Dataset records Start Marker

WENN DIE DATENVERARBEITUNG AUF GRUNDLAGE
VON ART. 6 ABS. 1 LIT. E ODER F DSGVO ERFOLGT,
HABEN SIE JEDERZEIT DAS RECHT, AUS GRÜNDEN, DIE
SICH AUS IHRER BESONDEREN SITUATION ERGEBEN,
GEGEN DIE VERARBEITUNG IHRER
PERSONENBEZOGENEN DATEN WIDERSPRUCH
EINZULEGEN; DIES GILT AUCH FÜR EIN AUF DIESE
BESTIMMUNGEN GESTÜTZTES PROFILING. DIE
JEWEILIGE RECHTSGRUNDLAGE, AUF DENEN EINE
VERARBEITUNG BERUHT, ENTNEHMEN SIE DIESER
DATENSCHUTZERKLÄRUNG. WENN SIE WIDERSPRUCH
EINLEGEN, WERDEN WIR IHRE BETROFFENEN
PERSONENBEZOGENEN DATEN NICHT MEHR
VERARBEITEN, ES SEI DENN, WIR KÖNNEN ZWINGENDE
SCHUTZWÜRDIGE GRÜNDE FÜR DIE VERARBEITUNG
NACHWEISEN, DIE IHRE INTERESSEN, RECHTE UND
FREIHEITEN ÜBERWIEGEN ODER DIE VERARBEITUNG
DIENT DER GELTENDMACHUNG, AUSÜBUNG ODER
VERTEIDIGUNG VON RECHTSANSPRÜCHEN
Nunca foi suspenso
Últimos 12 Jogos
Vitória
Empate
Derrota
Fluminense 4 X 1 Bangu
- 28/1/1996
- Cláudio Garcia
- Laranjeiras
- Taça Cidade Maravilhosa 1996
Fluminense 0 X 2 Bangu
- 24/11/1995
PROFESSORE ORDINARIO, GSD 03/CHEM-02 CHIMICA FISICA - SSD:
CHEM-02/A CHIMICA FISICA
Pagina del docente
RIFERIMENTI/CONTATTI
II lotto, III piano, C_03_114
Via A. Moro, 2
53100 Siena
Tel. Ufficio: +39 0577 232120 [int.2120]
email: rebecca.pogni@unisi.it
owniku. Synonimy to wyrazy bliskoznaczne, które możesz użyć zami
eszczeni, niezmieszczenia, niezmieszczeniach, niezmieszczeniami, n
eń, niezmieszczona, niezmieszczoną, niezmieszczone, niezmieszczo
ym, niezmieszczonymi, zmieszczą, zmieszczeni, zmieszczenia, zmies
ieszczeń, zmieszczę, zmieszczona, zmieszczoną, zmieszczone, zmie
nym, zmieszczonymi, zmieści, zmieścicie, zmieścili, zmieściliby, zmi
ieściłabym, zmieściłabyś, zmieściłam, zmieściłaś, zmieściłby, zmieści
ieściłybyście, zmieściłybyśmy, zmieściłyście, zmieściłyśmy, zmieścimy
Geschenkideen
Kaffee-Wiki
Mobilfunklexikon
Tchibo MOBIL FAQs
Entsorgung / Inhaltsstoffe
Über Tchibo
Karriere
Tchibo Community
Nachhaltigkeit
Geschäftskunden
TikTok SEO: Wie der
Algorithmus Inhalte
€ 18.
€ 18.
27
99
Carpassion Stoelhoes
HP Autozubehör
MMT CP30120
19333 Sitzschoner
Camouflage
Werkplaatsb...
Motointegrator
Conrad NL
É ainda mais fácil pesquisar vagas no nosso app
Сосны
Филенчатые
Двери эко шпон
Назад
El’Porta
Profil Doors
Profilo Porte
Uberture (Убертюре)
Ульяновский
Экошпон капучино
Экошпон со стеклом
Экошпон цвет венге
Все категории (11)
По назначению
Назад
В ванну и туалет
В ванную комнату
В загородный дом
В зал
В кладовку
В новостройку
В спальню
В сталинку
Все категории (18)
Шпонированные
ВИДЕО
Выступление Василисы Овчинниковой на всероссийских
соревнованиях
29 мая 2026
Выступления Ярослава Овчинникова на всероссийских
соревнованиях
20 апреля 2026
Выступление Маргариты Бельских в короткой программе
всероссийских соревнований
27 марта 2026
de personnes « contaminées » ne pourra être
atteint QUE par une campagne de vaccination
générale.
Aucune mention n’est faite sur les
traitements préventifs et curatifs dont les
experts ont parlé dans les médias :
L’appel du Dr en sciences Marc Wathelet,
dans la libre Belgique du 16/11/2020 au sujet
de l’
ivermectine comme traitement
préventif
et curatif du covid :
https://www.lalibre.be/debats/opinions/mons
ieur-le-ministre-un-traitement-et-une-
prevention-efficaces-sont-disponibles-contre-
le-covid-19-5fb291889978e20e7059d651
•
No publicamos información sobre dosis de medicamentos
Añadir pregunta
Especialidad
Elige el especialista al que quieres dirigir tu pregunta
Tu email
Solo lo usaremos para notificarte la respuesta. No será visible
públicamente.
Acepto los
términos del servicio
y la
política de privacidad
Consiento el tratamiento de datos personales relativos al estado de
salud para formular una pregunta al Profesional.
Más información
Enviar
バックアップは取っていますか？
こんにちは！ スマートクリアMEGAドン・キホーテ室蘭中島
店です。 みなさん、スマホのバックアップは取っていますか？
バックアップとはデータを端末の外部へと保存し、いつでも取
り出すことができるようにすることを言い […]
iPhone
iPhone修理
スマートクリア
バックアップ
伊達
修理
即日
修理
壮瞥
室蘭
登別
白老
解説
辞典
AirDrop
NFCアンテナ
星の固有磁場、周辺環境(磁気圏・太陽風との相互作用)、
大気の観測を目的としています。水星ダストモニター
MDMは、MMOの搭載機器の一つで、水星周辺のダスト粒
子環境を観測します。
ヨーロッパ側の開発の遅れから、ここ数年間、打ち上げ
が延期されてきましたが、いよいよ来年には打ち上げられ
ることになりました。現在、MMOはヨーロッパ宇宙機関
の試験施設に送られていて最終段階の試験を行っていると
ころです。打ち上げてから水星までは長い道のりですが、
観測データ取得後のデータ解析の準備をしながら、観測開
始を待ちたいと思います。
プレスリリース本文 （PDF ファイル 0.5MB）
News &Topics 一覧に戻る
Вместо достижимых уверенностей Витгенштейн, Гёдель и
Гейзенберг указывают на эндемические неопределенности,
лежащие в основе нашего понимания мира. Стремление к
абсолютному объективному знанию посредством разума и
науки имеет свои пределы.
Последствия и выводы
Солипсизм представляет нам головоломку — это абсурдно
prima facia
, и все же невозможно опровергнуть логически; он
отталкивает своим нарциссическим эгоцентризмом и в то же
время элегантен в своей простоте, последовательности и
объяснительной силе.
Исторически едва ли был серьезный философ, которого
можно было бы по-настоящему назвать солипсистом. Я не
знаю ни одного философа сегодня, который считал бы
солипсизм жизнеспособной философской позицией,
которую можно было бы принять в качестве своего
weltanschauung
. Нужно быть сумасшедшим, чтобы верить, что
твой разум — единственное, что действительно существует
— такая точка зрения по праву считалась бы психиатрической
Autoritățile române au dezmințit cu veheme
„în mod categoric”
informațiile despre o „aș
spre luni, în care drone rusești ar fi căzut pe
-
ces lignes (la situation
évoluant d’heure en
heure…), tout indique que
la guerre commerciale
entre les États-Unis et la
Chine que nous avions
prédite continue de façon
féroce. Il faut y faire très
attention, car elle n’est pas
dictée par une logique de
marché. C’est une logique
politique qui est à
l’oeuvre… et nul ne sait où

Dataset records End Marker

**Problem statement**. Reproduce all of the entries above verbatim.

**Reply to the exercise**.
WENN DIE DATENVERARBEITUNG AUF GRUNDLAGE
VON ART. 6 ABS. 1 LIT. E ODER F DSGVO ERFOLGT,
HABEN SIE JEDERZEIT DAS RECHT, AUS GRÜNDEN, DIE
SICH AUS IHRER BESONDEREN SITUATION ERGEBEN,
GEGEN DIE VERARBEITUNG IHRER
PERSONENBEZOGENEN DATEN WIDERSPRUCH
EINZULEGEN; DIES GILT AUCH FÜR EIN AUF DIESE
BESTIMMUNGEN GESTÜTZTES PROFILING. DIE
JEWEILIGE RECHTSGRUNDLAGE, AUF DENEN EINE
VERARBEITUNG BERUHT, ENTNEHMEN SIE DIESER
DATENSCHUTZERKLÄRUNG. WENN SIE WIDERSPRUCH
EINLEGEN, WERDEN WIR IHRE BETROFFENEN
PERSONENBEZOGENEN DATEN NICHT MEHR
VERARBEITEN, ES SEI DENN, WIR KÖNNEN ZWINGENDE
SCHUTZWÜRDIGE GRÜNDE FÜR DIE VERARBEITUNG
NACHWEISEN, DIE IHRE INTERESSEN, RECHTE UND
FREIHEITEN ÜBERWIEGEN ODER DIE VERARBEITUNG
DIENT DER GELTENDMACHUNG, AUSÜBUNG ODER
VERTEIDIGUNG VON RECHTSANSPRÜCHEN
Nunca foi suspenso
Últimos 12 Jogos
Vitória
Empate
Derrota
Fluminense 4 X 1 Bangu
- 28/1/1996
- Cláudio Garcia
- Laranjeiras
- Taça Cidade Maravilhosa 1996
Fluminense 0 X 2 Bangu
- 24/11/1995
PROFESSORE ORDINARIO, GSD 03/CHEM-02 CHIMICA FISICA - SSD:
CHEM-02/A CHIMICA FISICA
Pagina del docente
RIFERIMENTI/CONTATTI
II lotto, III piano, C_03_114
Via A. Moro, 2
53100 Siena
Tel. Ufficio: +39 0577 232120 [int.2120]
email: rebecca.pogni@unisi.it
owniku. Synonimy to wyrazy bliskoznaczne, które możesz użyć zami
eszczeni, niezmieszczenia, niezmieszczeniach, niezmieszczeniami, n
eń, niezmieszczona, niezmieszczoną, niezmieszczone, niezmieszczo
ym, niezmieszczonymi, zmieszczą, zmieszczeni, zmieszczenia, zmies
ieszczeń, zmieszczę, zmieszczona, zmieszczoną, zmieszczone, zmie
nym, zmieszczonymi, zmieści, zmieścicie, zmieścili, zmieściliby, zmi
ieściłabym, zmieściłabyś, zmieściłam, zmieściłaś, zmieściłby, zmieści
ieściłybyście, zmieściłybyśmy, zmieściłyście, zmieściłyśmy, zmieścimy
Geschenkideen
Kaffee-Wiki
Mobilfunklexikon
Tchibo MOBIL FAQs
Entsorgung / Inhaltsstoffe
Über Tchibo
Karriere
Tchibo Community
Nachhaltigkeit
Geschäftskunden
TikTok SEO: Wie der
Algorithmus Inhalte
€ 18.
€ 18.
27
99
Carpassion Stoelhoes
HP Autozubehör
MMT CP30120
19333 Sitzschoner
Camouflage
Werkplaatsb...
Motointegrator
Conrad NL
É ainda mais fácil pesquisar vagas no nosso app
Сосны
Филенчатые
Двери эко шпон
Назад
El’Porta
Profil Doors
Profilo Porte
Uberture (Убертюре)
Ульяновский
Экошпон капучино
Экошпон со стеклом
Экошпон цвет венге
Все категории (11)
По назначению
Назад
В ванну и туалет
В ванную комнату
В загородный дом
В зал
В кладовку
В новостройку
В спальню
В сталинку
Все категории (18)
Шпонированные
ВИДЕО
Выступление Василисы Овчинниковой на всероссийских
соревнованиях
29 мая 2026
Выступления Ярослава Овчинникова на всероссийских
соревнованиях
20 апреля 2026
Выступление Маргариты Бельских в короткой программе
всероссийских соревнований
27 марта 2026
de personnes « contaminées » ne pourra être
atteint QUE par une campagne de vaccination
générale.
Aucune mention n’est faite sur les
traitements préventifs et curatifs dont les
experts ont parlé dans les médias :
L’appel du Dr en sciences Marc Wathelet,
dans la libre Belgique du 16/11/2020 au sujet
de l’
ivermectine comme traitement
préventif
et curatif du covid :
https://www.lalibre.be/debats/opinions/mons
ieur-le-ministre-un-traitement-et-une-
prevention-efficaces-sont-disponibles-contre-
le-covid-19-5fb291889978e20e7059d651
•
No publicamos información sobre dosis de medicamentos
Añadir pregunta
Especialidad
Elige el especialista al que quieres dirigir tu pregunta
Tu email
Solo lo usaremos para notificarte la respuesta. No será visible
públicamente.
Acepto los
términos del servicio
y la
política de privacidad
Consiento el tratamiento de datos personales relativos al estado de
salud para formular una pregunta al Profesional.
Más información
Enviar
バックアップは取っていますか？
こんにちは！ スマートクリアMEGAドン・キホーテ室蘭中島
店です。 みなさん、スマホのバックアップは取っていますか？
バックアップとはデータを端末の外部へと保存し、いつでも取
り出すことができるようにすることを言い […]
iPhone
iPhone修理
スマートクリア
バックアップ
伊達
修理
即日
修理
壮瞥
室蘭
登別
白老
解説
辞典
AirDrop
NFCアンテナ
星の固有磁場、周辺環境(磁気圏・太陽風との相互作用)、
大気の観測を目的としています。水星ダストモニター
MDMは、MMOの搭載機器の一つで、水星周辺のダスト粒
子環境を観測します。
ヨーロッパ側の開発の遅れから、ここ数年間、打ち上げ
が延期されてきましたが、いよいよ来年には打ち上げられ
ることになりました。現在、MMOはヨーロッパ宇宙機関
の試験施設に送られていて最終段階の試験を行っていると
ころです。打ち上げてから水星までは長い道のりですが、
観測データ取得後のデータ解析の準備をしながら、観測開
始を待ちたいと思います。
プレスリリース本文 （PDF ファイル 0.5MB）
News &Topics 一覧に戻る
Вместо достижимых уверенностей Витгенштейн, Гёдель и
Гейзенберг указывают на эндемические неопределенности,
лежащие в основе нашего понимания мира. Стремление к
абсолютному объективному знанию посредством разума и
науки имеет свои пределы.
Последствия и выводы
Солипсизм представляет нам головоломку — это абсурдно
prima facia
, и все же невозможно опровергнуть логически; он
отталкивает своим нарциссическим эгоцентризмом и в то же
время элегантен в своей простоте, последовательности и
объяснительной силе.
Исторически едва ли был серьезный философ, которого
можно было бы по-настоящему назвать солипсистом. Я не
знаю ни одного философа сегодня, который считал бы
солипсизм жизнеспособной философской позицией,
которую можно было бы принять в качестве своего
weltanschauung
. Нужно быть сумасшедшим, чтобы верить, что
твой разум — единственное, что действительно существует
— такая точка зрения по праву считалась бы психиатрической
Autoritățile române au dezmințit cu veheme
„în mod categoric”
informațiile despre o „aș
spre luni, în care drone rusești ar fi căzut pe
-
ces lignes (la situation
évoluant d’heure en
heure…), tout indique que
la guerre commerciale
entre les États-Unis et la
Chine que nous avions
prédite continue de façon
féroce. Il faut y faire très
attention, car elle n’est pas
dictée par une logique de
marché. C’est une logique
politique qui est à
l’oeuvre… et nul ne sait où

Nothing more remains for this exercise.